Pharmacy Times interviewed Jacob D. Soumerai, MD, assistant professor, medicine at Harvard Medical School and a clinical investigator in lymphoma, medicine at Massachusetts General Hospital, on his recent presentation at the American Society of Hematology Annual Meeting and Exposition 2021 on minimum residual disease (MRD)-driven time limited therapy with zanubrutinib, obinutuzumab, and venetoclax (BOVen) in previously untreated chronic lymphocytic leukemia (CLL).
Jacob D. Soumerai: The primary point was undetectable minimum residual disease [MRD] at a threshold of 10 to the -4, or 1 CLL cell per 10,000 leukocytes, and the peripheral blood and bone marrow they had to achieve uncheckable MRD in both. We used a flow cytometry assay because at the time this was the only clinically validated assay in CLL when the study was initiated.
The primary endpoint of the trial was met 89%, or 33 of 37 patients, attained undetectable MRD at 10 to the -4 in both the peripheral blood and the bone marrow, all of whom met pre-specified undetectable MRD criteria treatment discontinuation criteria and stopped therapy after a meeting of 10 months of treatment, and this includes 2 cycles of zanubrutinib and obinutuzumab before venetoclax is initiated.

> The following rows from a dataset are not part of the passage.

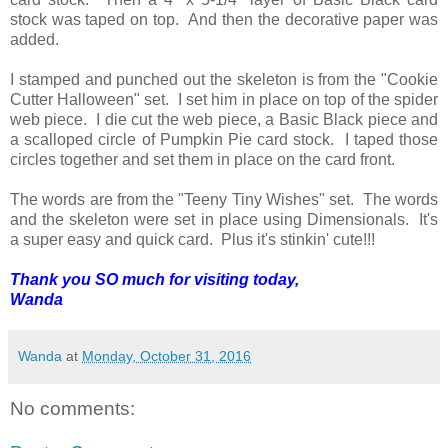
stock was taped on top. And then the decorative paper was
added.
I stamped and punched out the skeleton is from the "Cookie
Cutter Halloween" set. I set him in place on top of the spider
web piece. I die cut the web piece, a Basic Black piece and
a scalloped circle of Pumpkin Pie card stock. I taped those
circles together and set them in place on the card front.
The words are from the "Teeny Tiny Wishes" set. The words
and the skeleton were set in place using Dimensionals. It's
a super easy and quick card. Plus it's stinkin' cute!!!
Thank you SO much for visiting today,
Wanda
Wanda
at
Monday, October 31, 2016
No comments:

With the median follow-up of 25 months and importantly a median post-treatment surveillance follow-up of 15.8 months, 94% of patients, or 31 of 33 patients, who had achieved undetectable MRD and stopped therapy in an undetectable MRD remission remained in ongoing undetectable MRD remission at 10 to the -4 threshold.
One patient with recurrent detectable MRD, which developed 1 year after completing therapy, went on to receive venetoclax and zanubrutinib again, and re-treatment was associated with undetectable MRD remission in the peripheral blood for a second time.